Rendered page images
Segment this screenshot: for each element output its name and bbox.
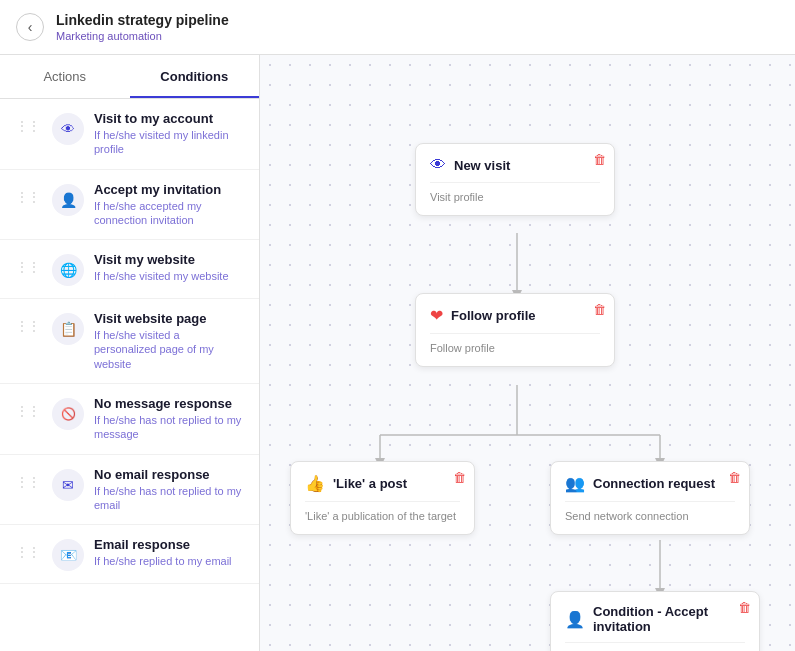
visit-website-desc: If he/she visited my website [94, 269, 243, 283]
drag-handle: ⋮⋮ [16, 190, 40, 204]
node-connection-request[interactable]: 🗑 👥 Connection request Send network conn… [550, 461, 750, 535]
tab-conditions[interactable]: Conditions [130, 55, 260, 98]
visit-website-page-desc: If he/she visited a personalized page of… [94, 328, 243, 371]
node-condition-accept[interactable]: 🗑 👤 Condition - Accept invitation He/she… [550, 591, 760, 651]
connection-request-icon: 👥 [565, 474, 585, 493]
no-message-response-title: No message response [94, 396, 243, 411]
visit-account-icon: 👁 [52, 113, 84, 145]
visit-website-title: Visit my website [94, 252, 243, 267]
like-post-desc: 'Like' a publication of the target [305, 510, 460, 522]
condition-accept-title: Condition - Accept invitation [593, 604, 745, 634]
drag-handle: ⋮⋮ [16, 404, 40, 418]
drag-handle: ⋮⋮ [16, 260, 40, 274]
email-response-desc: If he/she replied to my email [94, 554, 243, 568]
sidebar-item-no-message-response[interactable]: ⋮⋮ 🚫 No message response If he/she has n… [0, 384, 259, 455]
no-message-response-icon: 🚫 [52, 398, 84, 430]
visit-account-desc: If he/she visited my linkedin profile [94, 128, 243, 157]
follow-profile-title: Follow profile [451, 308, 536, 323]
new-visit-icon: 👁 [430, 156, 446, 174]
page-subtitle: Marketing automation [56, 30, 229, 42]
sidebar: Actions Conditions ⋮⋮ 👁 Visit to my acco… [0, 55, 260, 651]
tab-actions[interactable]: Actions [0, 55, 130, 98]
main-layout: Actions Conditions ⋮⋮ 👁 Visit to my acco… [0, 55, 795, 651]
drag-handle: ⋮⋮ [16, 545, 40, 559]
visit-website-icon: 🌐 [52, 254, 84, 286]
accept-invitation-desc: If he/she accepted my connection invitat… [94, 199, 243, 228]
condition-accept-icon: 👤 [565, 610, 585, 629]
visit-website-page-title: Visit website page [94, 311, 243, 326]
sidebar-item-visit-website[interactable]: ⋮⋮ 🌐 Visit my website If he/she visited … [0, 240, 259, 299]
accept-invitation-icon: 👤 [52, 184, 84, 216]
new-visit-title: New visit [454, 158, 510, 173]
no-message-response-desc: If he/she has not replied to my message [94, 413, 243, 442]
email-response-title: Email response [94, 537, 243, 552]
visit-website-page-icon: 📋 [52, 313, 84, 345]
sidebar-item-visit-website-page[interactable]: ⋮⋮ 📋 Visit website page If he/she visite… [0, 299, 259, 384]
delete-new-visit-button[interactable]: 🗑 [593, 152, 606, 167]
follow-profile-desc: Follow profile [430, 342, 600, 354]
back-button[interactable]: ‹ [16, 13, 44, 41]
accept-invitation-title: Accept my invitation [94, 182, 243, 197]
visit-account-title: Visit to my account [94, 111, 243, 126]
like-post-title: 'Like' a post [333, 476, 407, 491]
email-response-icon: 📧 [52, 539, 84, 571]
node-like-post[interactable]: 🗑 👍 'Like' a post 'Like' a publication o… [290, 461, 475, 535]
connection-request-title: Connection request [593, 476, 715, 491]
page-title: Linkedin strategy pipeline [56, 12, 229, 28]
no-email-response-desc: If he/she has not replied to my email [94, 484, 243, 513]
sidebar-item-accept-invitation[interactable]: ⋮⋮ 👤 Accept my invitation If he/she acce… [0, 170, 259, 241]
like-post-icon: 👍 [305, 474, 325, 493]
node-new-visit[interactable]: 🗑 👁 New visit Visit profile [415, 143, 615, 216]
sidebar-tabs: Actions Conditions [0, 55, 259, 99]
connection-request-desc: Send network connection [565, 510, 735, 522]
new-visit-desc: Visit profile [430, 191, 600, 203]
no-email-response-title: No email response [94, 467, 243, 482]
delete-follow-profile-button[interactable]: 🗑 [593, 302, 606, 317]
flow-canvas: 🗑 👁 New visit Visit profile 🗑 ❤ Follow p… [260, 55, 795, 651]
sidebar-item-no-email-response[interactable]: ⋮⋮ ✉ No email response If he/she has not… [0, 455, 259, 526]
no-email-response-icon: ✉ [52, 469, 84, 501]
sidebar-item-visit-account[interactable]: ⋮⋮ 👁 Visit to my account If he/she visit… [0, 99, 259, 170]
header: ‹ Linkedin strategy pipeline Marketing a… [0, 0, 795, 55]
sidebar-item-email-response[interactable]: ⋮⋮ 📧 Email response If he/she replied to… [0, 525, 259, 584]
follow-profile-icon: ❤ [430, 306, 443, 325]
delete-connection-request-button[interactable]: 🗑 [728, 470, 741, 485]
node-follow-profile[interactable]: 🗑 ❤ Follow profile Follow profile [415, 293, 615, 367]
delete-like-post-button[interactable]: 🗑 [453, 470, 466, 485]
delete-condition-accept-button[interactable]: 🗑 [738, 600, 751, 615]
drag-handle: ⋮⋮ [16, 475, 40, 489]
drag-handle: ⋮⋮ [16, 319, 40, 333]
drag-handle: ⋮⋮ [16, 119, 40, 133]
flow-container: 🗑 👁 New visit Visit profile 🗑 ❤ Follow p… [280, 75, 780, 651]
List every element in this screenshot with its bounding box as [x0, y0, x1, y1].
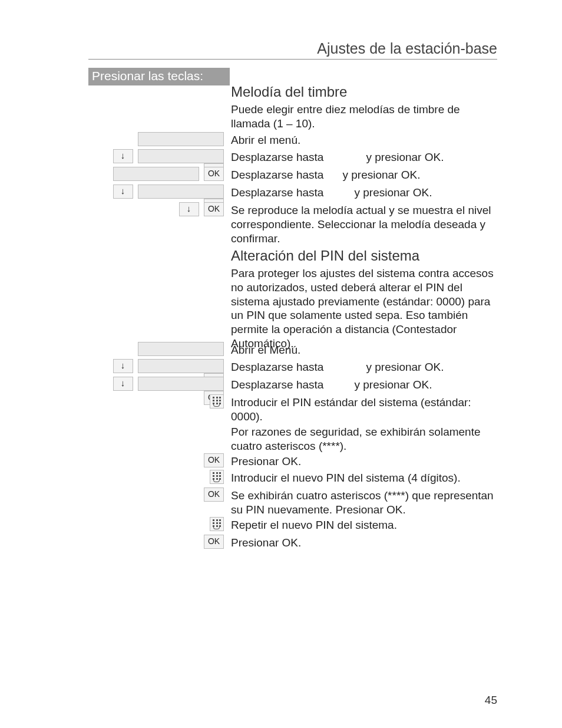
- s1-r3b: y presionar OK.: [342, 169, 420, 181]
- key-row: [88, 517, 224, 531]
- s1-r4a: Desplazarse hasta: [231, 186, 352, 200]
- s2-r9: Repetir el nuevo PIN del sistema.: [231, 519, 397, 531]
- key-row: ↓ OK: [88, 202, 224, 216]
- section2-intro: Para proteger los ajustes del sistema co…: [231, 266, 497, 351]
- ok-key: OK: [204, 167, 224, 181]
- menu-key: [138, 149, 224, 163]
- section1-intro: Puede elegir entre diez melodías de timb…: [231, 103, 497, 131]
- sidebar-head: Presionar las teclas:: [88, 68, 230, 85]
- s2-r8: Se exhibirán cuatro asteriscos (****) qu…: [231, 489, 494, 516]
- key-row: [88, 132, 224, 146]
- header-rule: [88, 59, 497, 60]
- s1-r2a: Desplazarse hasta: [231, 150, 363, 164]
- menu-key: [138, 359, 224, 373]
- keypad-icon: [210, 394, 224, 409]
- s2-r4: Introducir el PIN estándar del sistema (…: [231, 396, 471, 423]
- ok-key: OK: [204, 535, 224, 549]
- s2-r3b: y presionar OK.: [354, 378, 432, 391]
- key-row: [88, 342, 224, 356]
- s2-r6: Presionar OK.: [231, 455, 301, 467]
- down-arrow-icon: ↓: [113, 149, 133, 163]
- menu-key: [138, 377, 224, 391]
- s2-r5: Por razones de seguridad, se exhibirán s…: [231, 426, 481, 452]
- key-row: [88, 470, 224, 484]
- s2-r2b: y presionar OK.: [366, 361, 444, 373]
- down-arrow-icon: ↓: [113, 359, 133, 373]
- ok-key: OK: [204, 202, 224, 216]
- s1-r4b: y presionar OK.: [354, 186, 432, 199]
- key-row: OK: [88, 535, 224, 549]
- header-title: Ajustes de la estación-base: [317, 40, 497, 57]
- menu-key: [138, 132, 224, 146]
- key-row: [88, 394, 224, 409]
- section1-title: Melodía del timbre: [231, 84, 497, 100]
- page-number: 45: [485, 694, 497, 707]
- down-arrow-icon: ↓: [113, 377, 133, 391]
- menu-key: [113, 167, 199, 181]
- s2-r7: Introducir el nuevo PIN del sistema (4 d…: [231, 472, 461, 484]
- s2-r1: Abrir el Menú.: [231, 344, 300, 356]
- ok-key: OK: [204, 487, 224, 502]
- s1-r3a: Desplazarse hasta: [231, 168, 340, 182]
- s2-r3a: Desplazarse hasta: [231, 378, 352, 392]
- ok-key: OK: [204, 453, 224, 467]
- menu-key: [138, 342, 224, 356]
- section2-title: Alteración del PIN del sistema: [231, 248, 497, 264]
- down-arrow-icon: ↓: [113, 185, 133, 199]
- s2-r10: Presionar OK.: [231, 536, 301, 549]
- key-row: OK: [88, 167, 224, 181]
- down-arrow-icon: ↓: [179, 202, 199, 216]
- menu-key: [138, 185, 224, 199]
- s1-r5: Se reproduce la melodía actual y se mues…: [231, 204, 491, 245]
- s1-r1: Abrir el menú.: [231, 134, 300, 146]
- s2-r2a: Desplazarse hasta: [231, 360, 363, 374]
- key-row: OK: [88, 453, 224, 467]
- keypad-icon: [210, 470, 224, 484]
- keypad-icon: [210, 517, 224, 531]
- s1-r2b: y presionar OK.: [366, 151, 444, 163]
- key-row: OK: [88, 487, 224, 502]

— What you should do —
Each line carrying the string "replied" should be copied out from the entries.

— Solution for this problem —
email-response-desc: If he/she replied to my email [94, 554, 243, 568]
no-message-response-desc: If he/she has not replied to my message [94, 413, 243, 442]
no-email-response-desc: If he/she has not replied to my email [94, 484, 243, 513]
sidebar-item-email-response[interactable]: ⋮⋮ 📧 Email response If he/she replied to… [0, 525, 259, 584]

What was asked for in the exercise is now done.